Flexible and made to last.

Buy now

Please or to access all these features

AIBU?

Share your dilemmas and get honest opinions from other Mumsnetters.

Aibu, row with mum regarding dd with sn being removed "for the sake of others"

145 replies

UserReuser · 15/02/2017 11:46

Dd is autistic, BUT loves ballet. Quite obsessed with watching it on you tube, mirrors dance very well, actually looks rather good. If you put on classic FM she will dance beautifully in time and with real expression and variety.

DS goes to ballet and DD has been amazed and wanted to, so I take her now. Obviously she doesn't follow a lot, but she loves it despite the struggle and is quite desperate to get out the door to it (otherwise hates leaving the house at all).

She is generally mute and doesn't touch others so I'd not seen an issue. Teacher is pretty decent. Basically when they all get up to dance dd joins in, can get a tad confused but smiles a lot. When they sit dd stays at a distance twirling etc. There were meltdowns early on but now she is content mostly and even goes in alone. Teacher leaves her to it it really.

My mum has had to take her for a few weeks due to appointments I have, I've been a bit upset to hear mum takes her out once she is unfocused.
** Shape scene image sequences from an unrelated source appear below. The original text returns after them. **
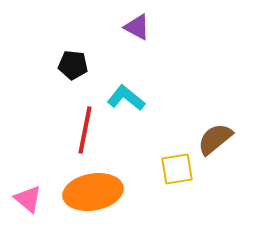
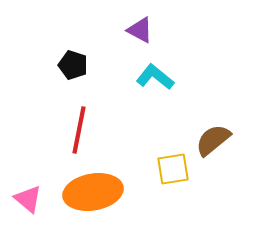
purple triangle: moved 3 px right, 3 px down
black pentagon: rotated 12 degrees clockwise
cyan L-shape: moved 29 px right, 21 px up
red line: moved 6 px left
brown semicircle: moved 2 px left, 1 px down
yellow square: moved 4 px left
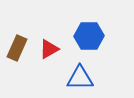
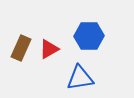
brown rectangle: moved 4 px right
blue triangle: rotated 8 degrees counterclockwise
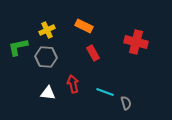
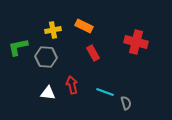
yellow cross: moved 6 px right; rotated 14 degrees clockwise
red arrow: moved 1 px left, 1 px down
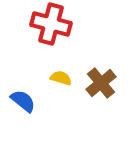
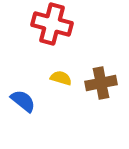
red cross: moved 1 px right
brown cross: rotated 28 degrees clockwise
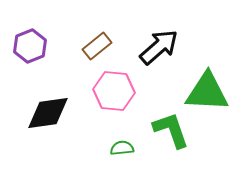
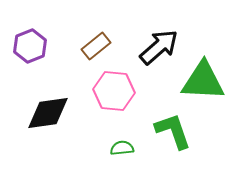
brown rectangle: moved 1 px left
green triangle: moved 4 px left, 11 px up
green L-shape: moved 2 px right, 1 px down
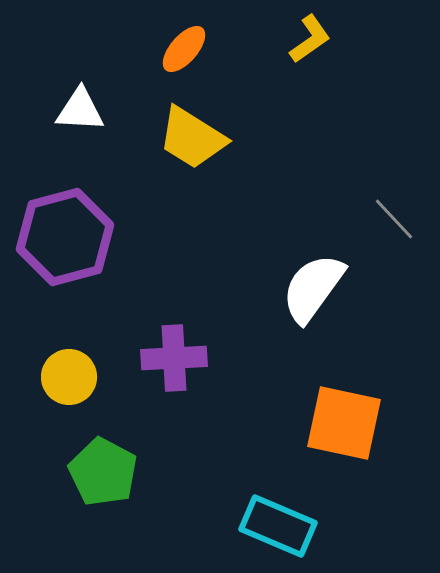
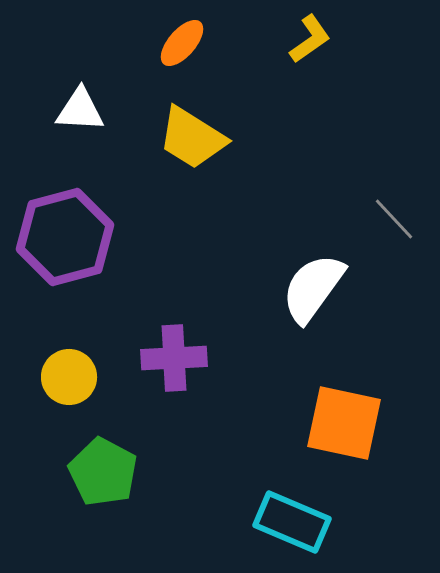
orange ellipse: moved 2 px left, 6 px up
cyan rectangle: moved 14 px right, 4 px up
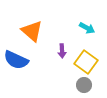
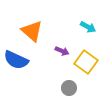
cyan arrow: moved 1 px right, 1 px up
purple arrow: rotated 64 degrees counterclockwise
gray circle: moved 15 px left, 3 px down
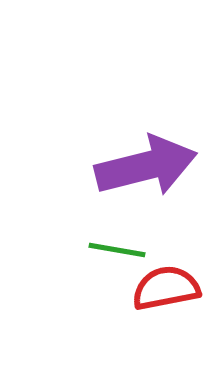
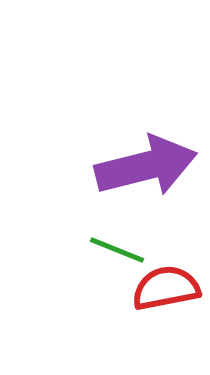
green line: rotated 12 degrees clockwise
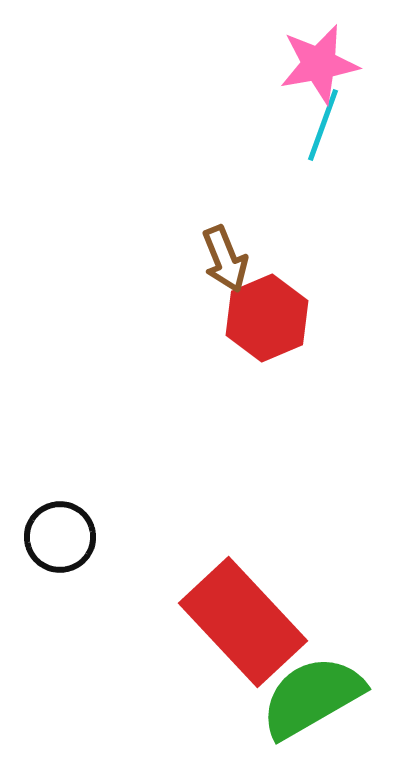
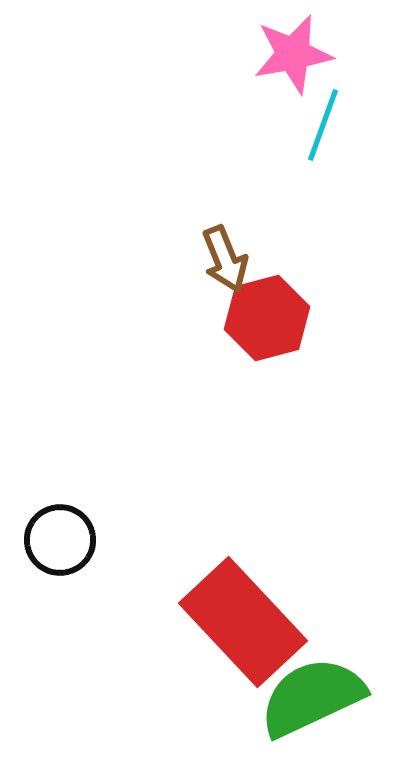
pink star: moved 26 px left, 10 px up
red hexagon: rotated 8 degrees clockwise
black circle: moved 3 px down
green semicircle: rotated 5 degrees clockwise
So at least missing two thirds. She says it's not fair on others, dd giggles or vocalises quietly at times but generally it's just movement when they should be still. Dd has made massive massive progress to join in to the extent she does and I feel she is now withdrawing again. We've been asked to leave other local activities due to her behaviour (ballet she is calmer). Dd is generally being hard work right now and I don't think she's liked being taken out and is kicking back

Other parents haven't said anything, they generally smile at us and don't glare daggers or anything! The teacher is chilled, I'd guess she knows someone with asd as she's so good, feedbacks if she makes eye contact or follloes an instruction quite pleasantly though we've never had a proper chat. Some children do need extra refocusing when dd is there due to her movement and ways, though this is just mild verbal reminders. They are pretty young so nothing unusual I would have thought. One finds it a bit more difficult not to watch dd, but still joins in ( and would possibly be distracted by anything at all)
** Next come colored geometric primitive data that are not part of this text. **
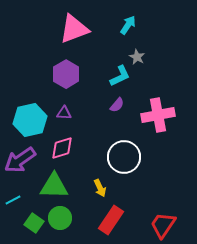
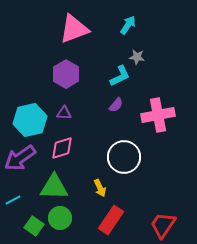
gray star: rotated 21 degrees counterclockwise
purple semicircle: moved 1 px left
purple arrow: moved 2 px up
green triangle: moved 1 px down
green square: moved 3 px down
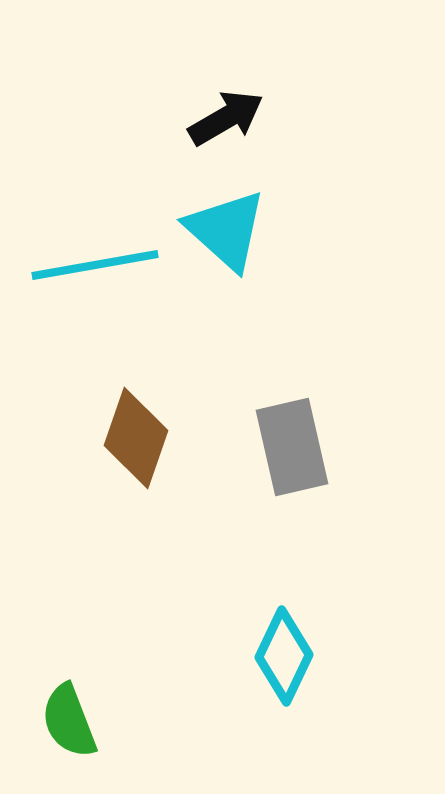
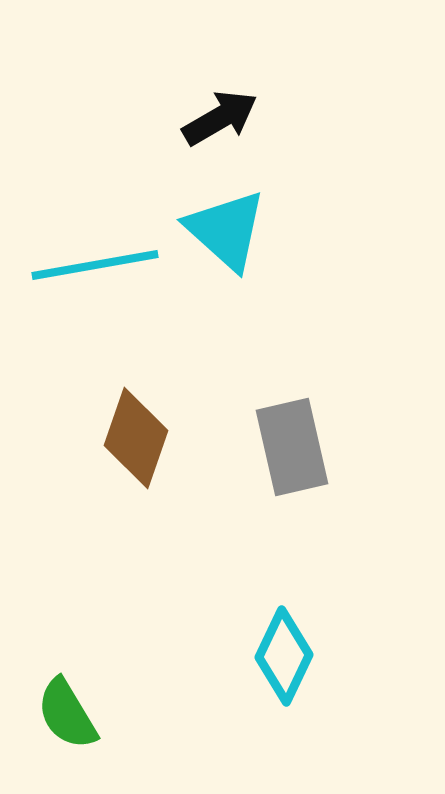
black arrow: moved 6 px left
green semicircle: moved 2 px left, 7 px up; rotated 10 degrees counterclockwise
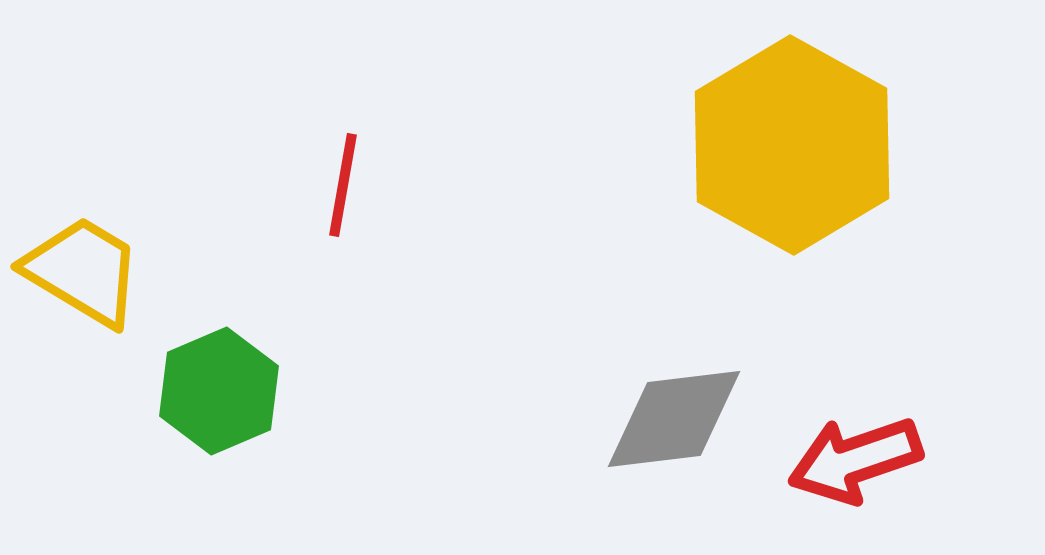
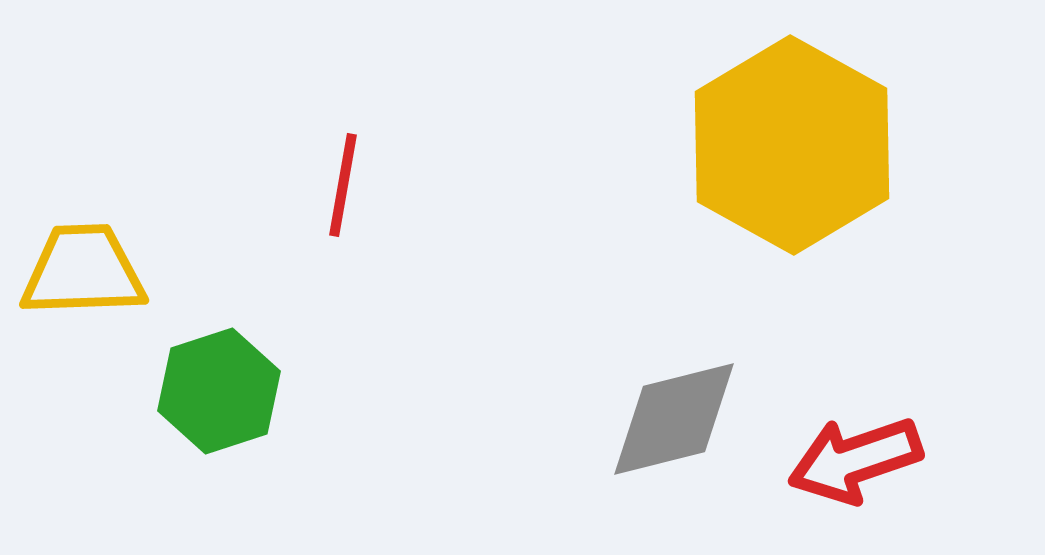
yellow trapezoid: rotated 33 degrees counterclockwise
green hexagon: rotated 5 degrees clockwise
gray diamond: rotated 7 degrees counterclockwise
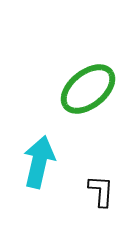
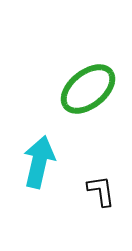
black L-shape: rotated 12 degrees counterclockwise
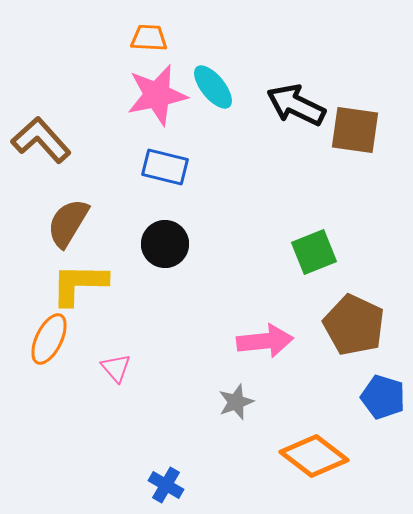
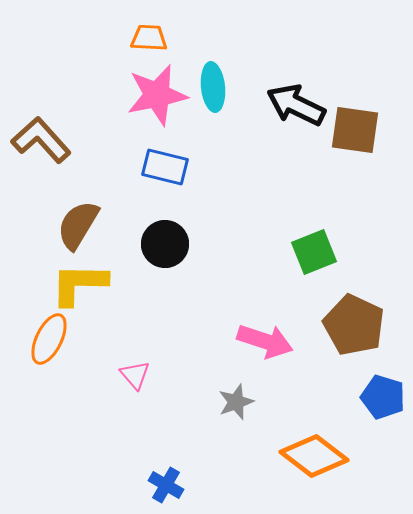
cyan ellipse: rotated 33 degrees clockwise
brown semicircle: moved 10 px right, 2 px down
pink arrow: rotated 24 degrees clockwise
pink triangle: moved 19 px right, 7 px down
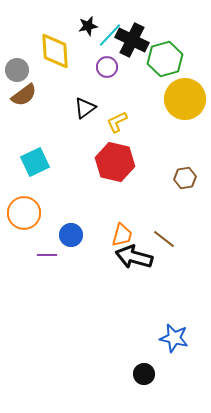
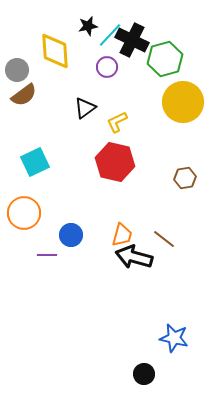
yellow circle: moved 2 px left, 3 px down
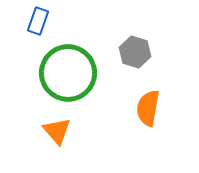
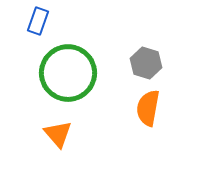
gray hexagon: moved 11 px right, 11 px down
orange triangle: moved 1 px right, 3 px down
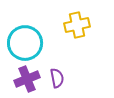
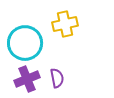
yellow cross: moved 12 px left, 1 px up
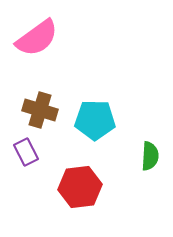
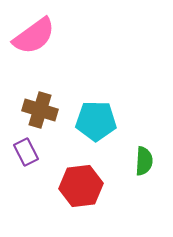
pink semicircle: moved 3 px left, 2 px up
cyan pentagon: moved 1 px right, 1 px down
green semicircle: moved 6 px left, 5 px down
red hexagon: moved 1 px right, 1 px up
Mum is good with her generally, but we've just had quite a row over this. Mum feels over parents are paying and playgroup is better, I think she's both making progress she doesn't make elsewhere plus she loves it so why not indulge her. Mum reckons I am not aware enough, I reckon I may as well take her until the level tops out or she doesn't enjoy it.

As it's aibu

  • she doesn't touch others
-she doesn't generally talk at all -her movements can be quite silly, but largely it's dancing quietly

So, what do others do? Would you care as much as my mum reckons?

OP posts:
terrylene · 15/02/2017 13:44

Blimey - I would have thought ballet was ideal for a little girl with autism and a thing for it! It will give her so many opportunities to learn things she wouldn't want to do otherwise.

A good ballet teacher is usually good at giving instructions in the right order and giving clear demonstration of how it is done. And positive feedback.

I would go to the teacher, tell her what a marvellous job she has done so far and how much you dd loves it and it calms her. Then say you are concerned about your DM taking her out and the disruption to your dd (and the others - it must be more of a disruption your DM taking her out than have her twirling in the background when they are used to it Hmm ), then ask her what her limits are and how you can work together to improve it.

I am sure your DD will gradually learn the sitting etc in the appropriate places. As they do more, the classes get more structured so she will know what she does when, which will help.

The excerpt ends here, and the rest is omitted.